Electrical control of quantum phenomenon could improve future electronic devices
A new electrical method to change the direction of electron flow in some quantum materials could have implications for the development of next-generation electronic devices and quantum computers. Researchers from Penn State developed and demonstrated the method in materials that exhibit the quantum anomalous Hall (QAH) effect — a phenomenon in which the flow of electrons along the edge of a material does not lose energy. The team describes the work in Nature Materials.
The U.S. National Science Foundation supported the research through two awards, including a Faculty Early Career Development (CAREER) award and through NSF's Materials Research Science and Engineering Center for Nanoscale Science.
"As electronic devices get smaller and computational demands get larger, it is increasingly important to find ways to improve the efficiency of information transfer, which includes the control of electron flow," said Penn State scientist Cui-Zu Chang.

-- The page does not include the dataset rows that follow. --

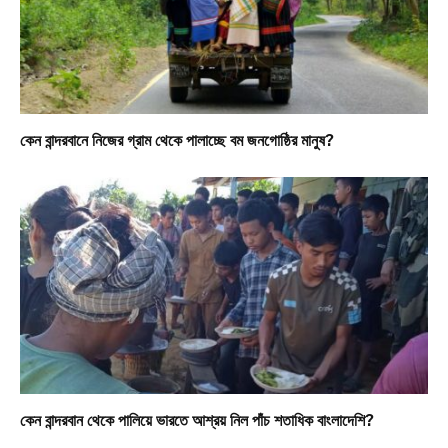
কেন বান্দরবানে নিজের গ্রাম থেকে পালাচ্ছে বম জনগোষ্ঠির মানুষ?
কেন বান্দরবান থেকে পালিয়ে ভারতে আশ্রয় নিল পাঁচ শতাধিক বাংলাদেশি?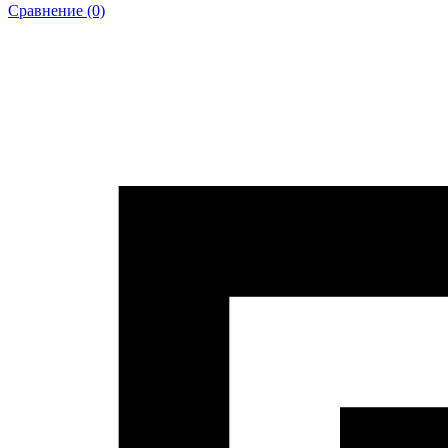
Сравнение (0)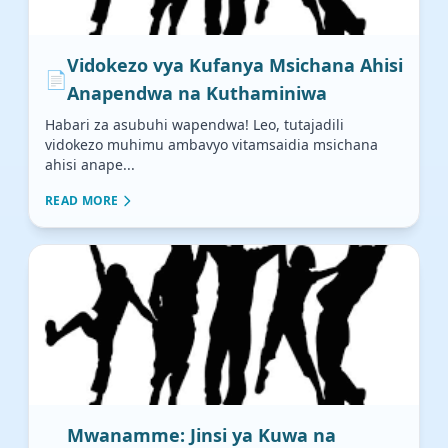
Vidokezo vya Kufanya Msichana Ahisi
📄
Anapendwa na Kuthaminiwa
Habari za asubuhi wapendwa! Leo, tutajadili
vidokezo muhimu ambavyo vitamsaidia msichana
ahisi anape...
READ MORE
Mwanamme: Jinsi ya Kuwa na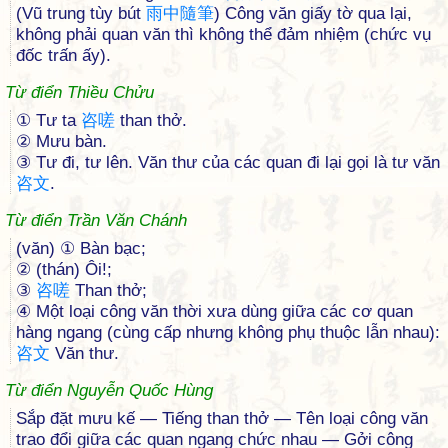
(Vũ trung tùy bút
雨
中
隨
筆
) Công văn giấy tờ qua lại,
không phải quan văn thì không thể đảm nhiệm (chức vụ
đốc trấn ấy).
Từ điển Thiều Chửu
① Tư ta
咨
嗟
than thở.
② Mưu bàn.
③ Tư đi, tư lên. Văn thư của các quan đi lại gọi là tư văn
咨
文
.
Từ điển Trần Văn Chánh
(văn) ① Bàn bạc;
② (thán) Ôi!;
③
咨
嗟
Than thở;
④ Một loại công văn thời xưa dùng giữa các cơ quan
hàng ngang (cùng cấp nhưng không phụ thuộc lẫn nhau):
咨
文
Văn thư.
Từ điển Nguyễn Quốc Hùng
Sắp đặt mưu kế — Tiếng than thở — Tên loại công văn
trao đổi giữa các quan ngang chức nhau — Gởi công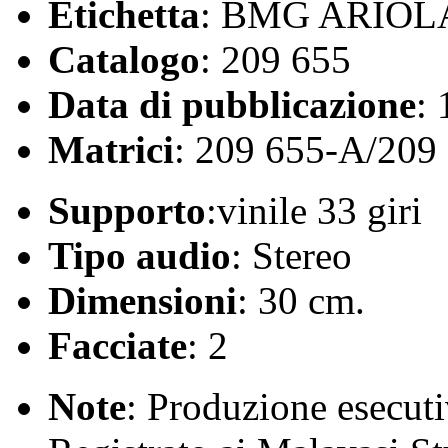
Etichetta
: BMG ARIOL
Catalogo
: 209 655
Data di pubblicazione
:
Matrici
: 209 655-A/209
Supporto
:vinile 33 giri
Tipo audio
: Stereo
Dimensioni
: 30 cm.
Facciate
: 2
Note
: Produzione esecut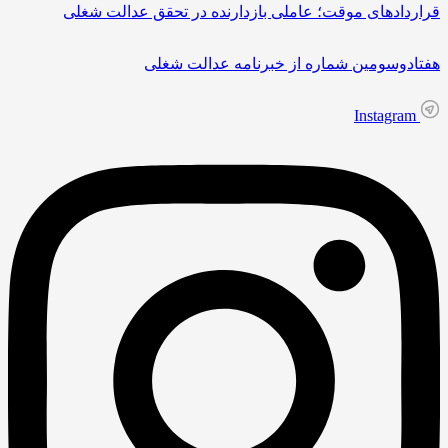
قراردادهای موقت؛ عاملی بازدارنده در تحقق عدالت شغلی
هفتادوسومین شماره از خبرنامه عدالت شغلی
Instagram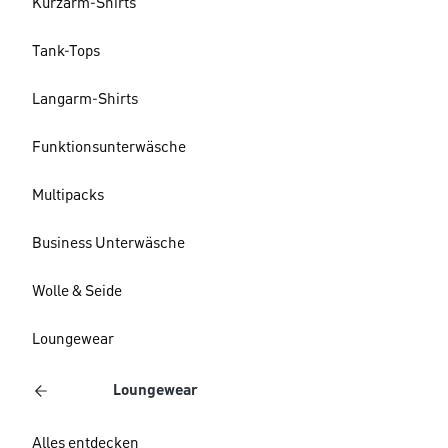
Kurzarm-Shirts
Tank-Tops
Langarm-Shirts
Funktionsunterwäsche
Multipacks
Business Unterwäsche
Wolle & Seide
Loungewear
Loungewear
Alles entdecken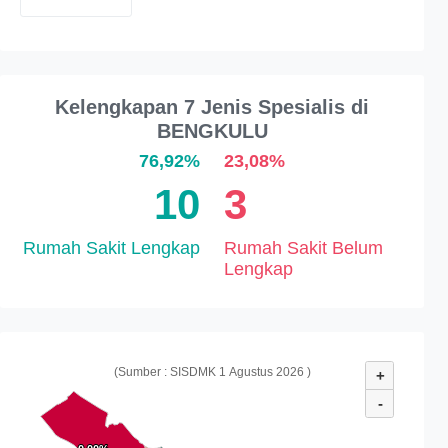
Kelengkapan 7 Jenis Spesialis di
BENGKULU
76,92%
23,08%
10
3
Rumah Sakit Lengkap
Rumah Sakit Belum
Lengkap
(Sumber : SISDMK 1 Agustus 2026 )
+
-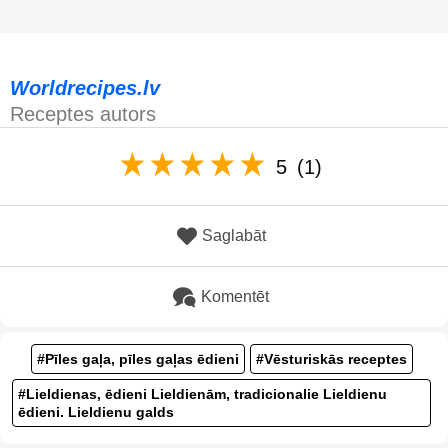
Worldrecipes.lv
Receptes autors
5
(1)
Saglabāt
Komentēt
#Pīles gaļa, pīles gaļas ēdieni
#Vēsturiskās receptes
#Lieldienas, ēdieni Lieldienām, tradicionalie Lieldienu
ēdieni. Lieldienu galds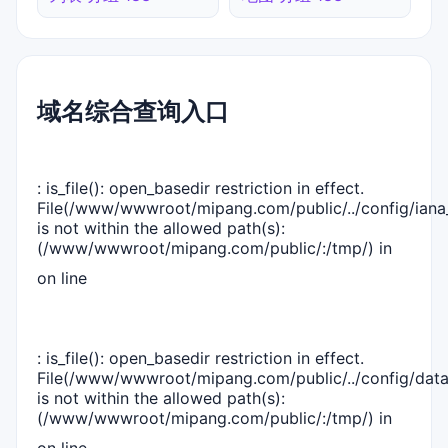
域名综合查询入口
: is_file(): open_basedir restriction in effect.
File(/www/wwwroot/mipang.com/public/../config/iana_
is not within the allowed path(s):
(/www/wwwroot/mipang.com/public/:/tmp/) in
on line
: is_file(): open_basedir restriction in effect.
File(/www/wwwroot/mipang.com/public/../config/dat
is not within the allowed path(s):
(/www/wwwroot/mipang.com/public/:/tmp/) in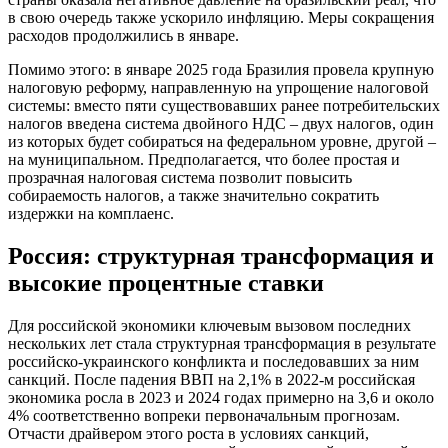
в свою очередь также ускорило инфляцию. Меры сокращения
расходов продолжились в январе.
Помимо этого: в январе 2025 года Бразилия провела крупную
налоговую реформу, направленную на упрощение налоговой
системы: вместо пяти существовавших ранее потребительских
налогов введена система двойного НДС – двух налогов, один
из которых будет собираться на федеральном уровне, другой –
на муниципальном. Предполагается, что более простая и
прозрачная налоговая система позволит повысить
собираемость налогов, а также значительно сократить
издержки на комплаенс.
Россия: структурная трансформация и
высокие процентные ставки
Для российской экономики ключевым вызовом последних
нескольких лет стала структурная трансформация в результате
российско-украинского конфликта и последовавших за ним
санкций. После падения ВВП на 2,1% в 2022-м российская
экономика росла в 2023 и 2024 годах примерно на 3,6 и около
4% соответственно вопреки первоначальным прогнозам.
Отчасти драйвером этого роста в условиях санкций,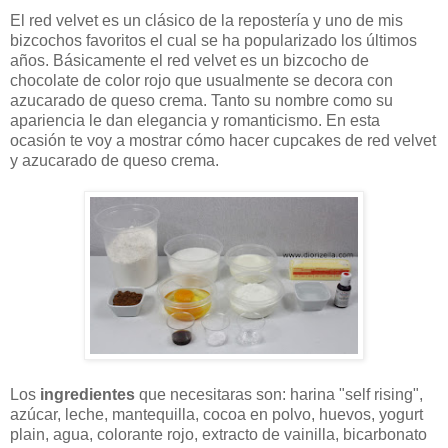
El red velvet es un clásico de la repostería y uno de mis
bizcochos favoritos el cual se ha popularizado los últimos
años. Básicamente el red velvet es un bizcocho de
chocolate de color rojo que usualmente se decora con
azucarado de queso crema. Tanto su nombre como su
apariencia le dan elegancia y romanticismo. En esta
ocasión te voy a mostrar cómo hacer cupcakes de red velvet
y azucarado de queso crema.
Los
ingredientes
que necesitaras son: harina "self rising",
azúcar, leche, mantequilla, cocoa en polvo, huevos, yogurt
plain, agua, colorante rojo, extracto de vainilla, bicarbonato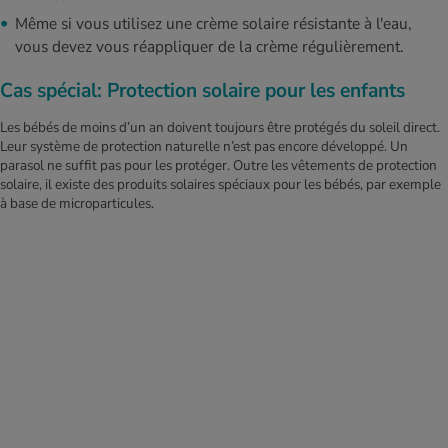
Même si vous utilisez une crème solaire résistante à l'eau,
vous devez vous réappliquer de la crème régulièrement.
Cas spécial: Protection solaire pour les enfants
Les bébés de moins d’un an doivent toujours être protégés du soleil direct.
Leur système de protection naturelle n’est pas encore développé. Un
parasol ne suffit pas pour les protéger. Outre les vêtements de protection
solaire, il existe des produits solaires spéciaux pour les bébés, par exemple
à base de microparticules.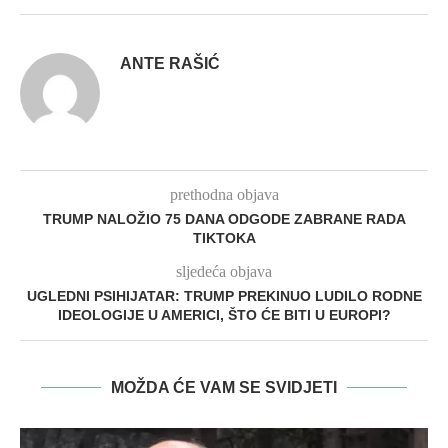
ANTE RAŠIĆ
prethodna objava
TRUMP NALOŽIO 75 DANA ODGODE ZABRANE RADA
TIKTOKA
sljedeća objava
UGLEDNI PSIHIJATAR: TRUMP PREKINUO LUDILO RODNE
IDEOLOGIJE U AMERICI, ŠTO ĆE BITI U EUROPI?
MOŽDA ĆE VAM SE SVIDJETI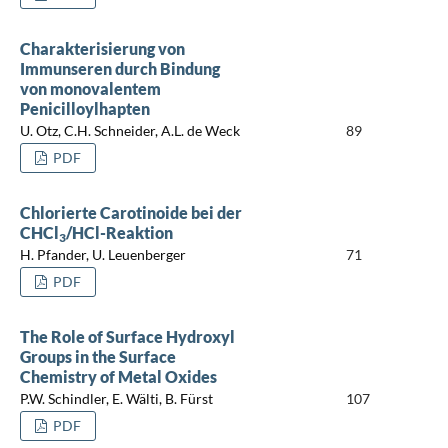
Charakterisierung von
Immunseren durch Bindung
von monovalentem
Penicilloylhapten
U. Otz, C.H. Schneider, A.L. de Weck
89
PDF
Chlorierte Carotinoide bei der
CHCl
/HCl-Reaktion
3
H. Pfander, U. Leuenberger
71
PDF
The Role of Surface Hydroxyl
Groups in the Surface
Chemistry of Metal Oxides
P.W. Schindler, E. Wälti, B. Fürst
107
PDF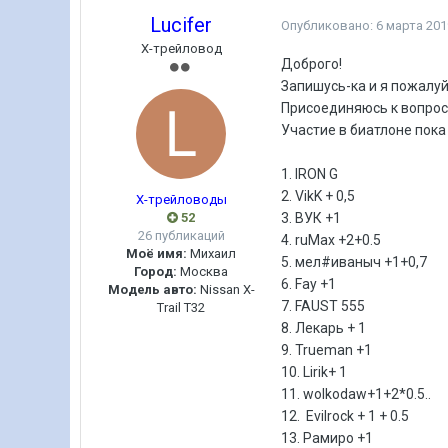
Lucifer
Опубликовано:
6 марта 201
Х-трейловод
Доброго!
Запишусь-ка и я пожалуй
Присоединяюсь к вопросу
Участие в биатлоне пок
1. IRON G
2. VikK + 0,5
Х-трейловоды
52
3. ВУК +1
26 публикаций
4. ruMax +2+0.5
Моё имя:
Михаил
5. мел#иваныч +1+0,7
Город:
Москва
6. Fay +1
Модель авто:
Nissan X-
7. FAUST 555
Trail T32
8. Лекарь + 1
9. Trueman +1
10. Lirik+ 1
11. wolkodaw+1+2*0.5..
12. Evilrock + 1 + 0.5
13. Рамиро +1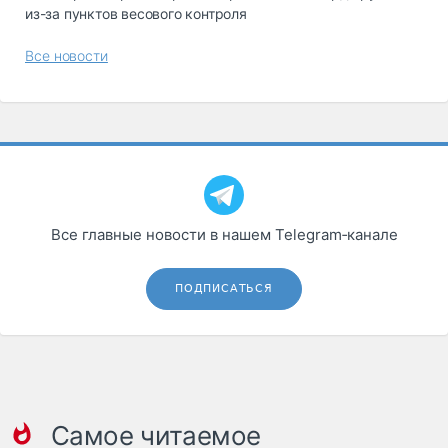
из-за пунктов весового контроля
Все новости
Все главные новости в нашем Telegram‑канале
ПОДПИСАТЬСЯ
Самое читаемое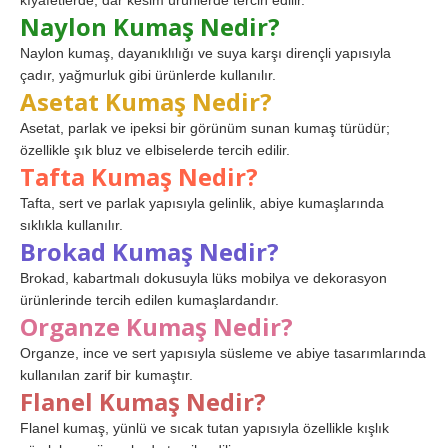
kıyafetlerde, dar kesim ürünlerde tercih edilir.
Naylon Kumaş Nedir?
Naylon kumaş, dayanıklılığı ve suya karşı dirençli yapısıyla
çadır, yağmurluk gibi ürünlerde kullanılır.
Asetat Kumaş Nedir?
Asetat, parlak ve ipeksi bir görünüm sunan kumaş türüdür;
özellikle şık bluz ve elbiselerde tercih edilir.
Tafta Kumaş Nedir?
Tafta, sert ve parlak yapısıyla gelinlik, abiye kumaşlarında
sıklıkla kullanılır.
Brokad Kumaş Nedir?
Brokad, kabartmalı dokusuyla lüks mobilya ve dekorasyon
ürünlerinde tercih edilen kumaşlardandır.
Organze Kumaş Nedir?
Organze, ince ve sert yapısıyla süsleme ve abiye tasarımlarında
kullanılan zarif bir kumaştır.
Flanel Kumaş Nedir?
Flanel kumaş, yünlü ve sıcak tutan yapısıyla özellikle kışlık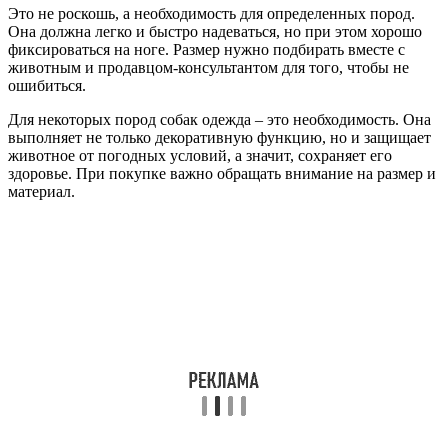
Это не роскошь, а необходимость для определенных пород.
Она должна легко и быстро надеваться, но при этом хорошо
фиксироваться на ноге. Размер нужно подбирать вместе с
животным и продавцом-консультантом для того, чтобы не
ошибиться.
Для некоторых пород собак одежда – это необходимость. Она
выполняет не только декоративную функцию, но и защищает
животное от погодных условий, а значит, сохраняет его
здоровье. При покупке важно обращать внимание на размер и
материал.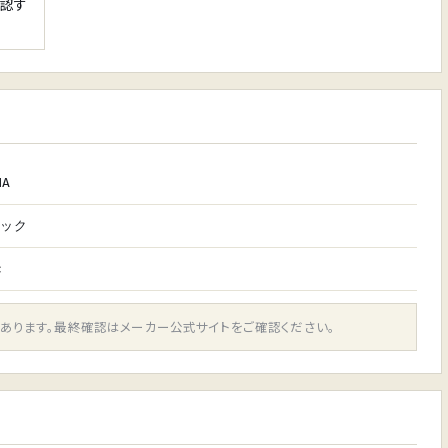
確認す
HA
シック
c
があります。最終確認はメーカー公式サイトをご確認ください。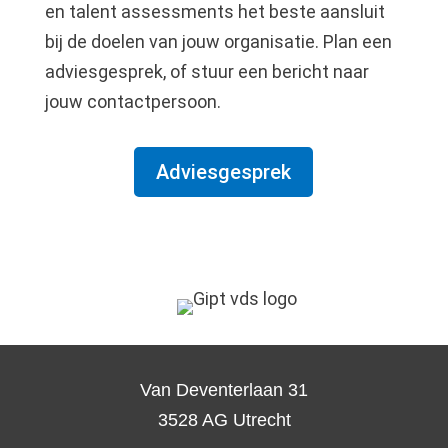
en talent assessments het beste aansluit
bij de doelen van jouw organisatie. Plan een
adviesgesprek, of stuur een bericht naar
jouw contactpersoon.
Adviesgesprek
Van Deventerlaan 31
3528 AG Utrecht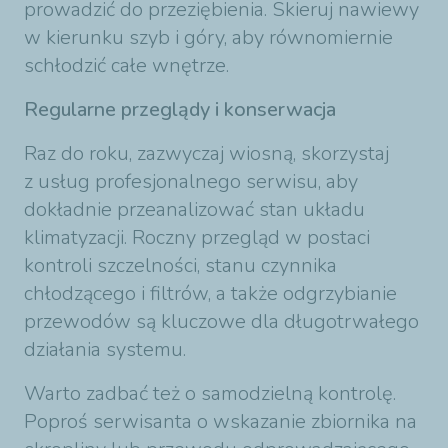
prowadzić do przeziębienia. Skieruj nawiewy
w kierunku szyb i góry, aby równomiernie
schłodzić całe wnętrze.
Regularne przeglądy i konserwacja
Raz do roku, zazwyczaj wiosną, skorzystaj
z usług profesjonalnego serwisu, aby
dokładnie przeanalizować stan układu
klimatyzacji. Roczny przegląd w postaci
kontroli szczelności, stanu czynnika
chłodzącego i filtrów, a także odgrzybianie
przewodów są kluczowe dla długotrwałego
działania systemu.
Warto zadbać też o samodzielną kontrolę.
Poproś serwisanta o wskazanie zbiornika na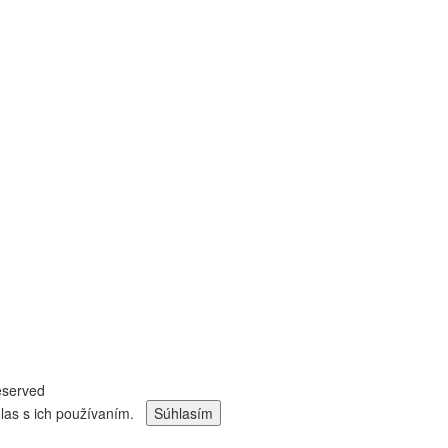
reserved
hlas s ich používaním.
Viac informácií.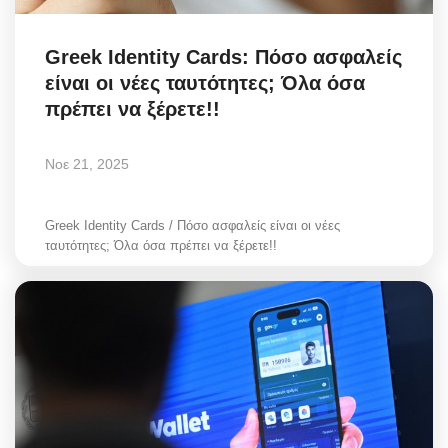
Greek Identity Cards: Πόσο ασφαλείς
είναι οι νέες ταυτότητες; Όλα όσα
πρέπει να ξέρετε!!
Νοε 21, 2025
Greek Identity Cards / Πόσο ασφαλείς είναι οι νέες
ταυτότητες; Όλα όσα πρέπει να ξέρετε!!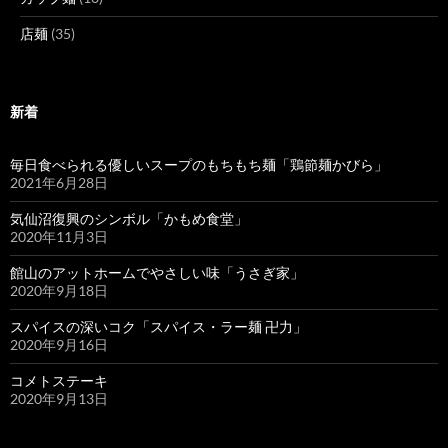
店麺
(35)
新着
毎日食べられる優しいスープのもちもち麺「鶏節麺かびら」
2021年6月28日
気仙沼復興のシンボル「かもめ食堂」
2020年11月3日
館山のアットホームでやさしい味「うさぎ家」
2020年9月18日
スパイスの深いコク「スパイス・ラー麺 卍力」
2020年9月16日
コメトステーキ
2020年9月13日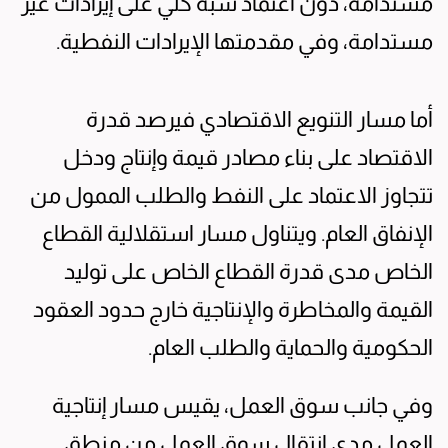
مستدامة، دون اعتماد شبه كلي على إيرادات غير
مستدامة، وفي مقدمتها الإيرادات النفطية.
أما مسار التنويع الاقتصادي فيرصد قدرة
الاقتصاد على بناء مصادر قيمة وإنتاج ودخل
تتجاوز الاعتماد على النفط والطلب الممول من
الإنفاق العام. ويتناول مسار استقلالية القطاع
الخاص مدى قدرة القطاع الخاص على توليد
القيمة والمخاطرة والإنتاجية خارج حدود العقود
الحكومية والحماية والطلب العام.
وفي جانب سوق العمل، يقيس مسار إنتاجية
العمل مدى انتقال سوق العمل من منطق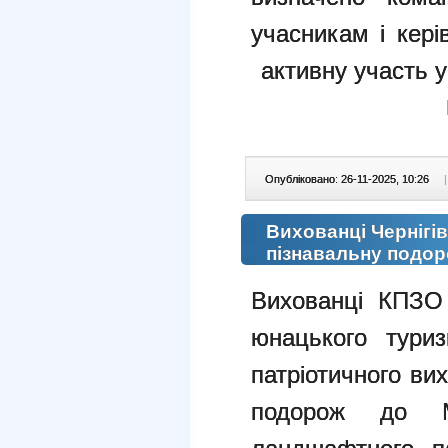
учасникам і кері
активну участь у
Опубліковано: 26-11-2025, 10:26
|
Вихованці Чернігі
пізнавальну подо
Вихованці КПЗО 
юнацького туриз
патріотичного ви
подорож до Між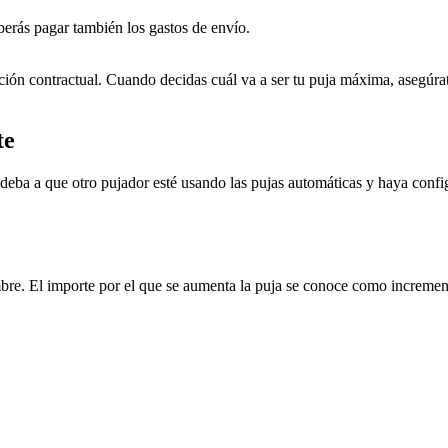
berás pagar también los gastos de envío.
gación contractual. Cuando decidas cuál va a ser tu puja máxima, asegúr
te
deba a que otro pujador esté usando las pujas automáticas y haya config
mbre. El importe por el que se aumenta la puja se conoce como increme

The researchers fabricated a QAH insulator with specific, optimized properties. They found that applying a five-millisecond-current pulse to the QAH insulator impacts the internal magnetism of the material and causes the electrons to change directions, an ability critical for optimizing information transfer, storage and retrieval in quantum technologies.
"The previous method to switch the direction of electron flow relied on an external magnet to alter the material's magnetism, but using magnets in electronic devices is not ideal," said Penn State scientist Chao-Xing Liu. "Bulky magnets are not practical for small devices like smartphones, and an electronic switch is typically much faster than a magnetic switch. We found a convenient electronic method to change the direction of electron flow."
According to the researchers, this shift from magnetic to electronic control in quantum materials is similar to a shift that has occurred in traditional memory storage. While the storage of information on original hard drives and floppy disks involved the use of magnets to create a magnetic field and write data, newer "flash memory" such as that used in USB drives, solid-state hard drives and smartphones is written electronically.
"The method these researchers have demonstrated — the ability to control the edge current without the need for a magnetic field — is a critical step toward possible future applications in quantum technologies," said Tomasz Durakiewicz, a program director in NSF's Division of Materials Research.
The team is currently exploring how to pause electrons on their route, to essentially turn the system on and off. The researchers are also pursuing how to demonstrate the QAH effect at higher temperatures.
"This effect, as well as current requirements for quantum computers and superconductors, requires very low temperatures near absolute zero," Chang said. "Our long-term goal is to replicate the QAH effect at more technologically relevant temperatures."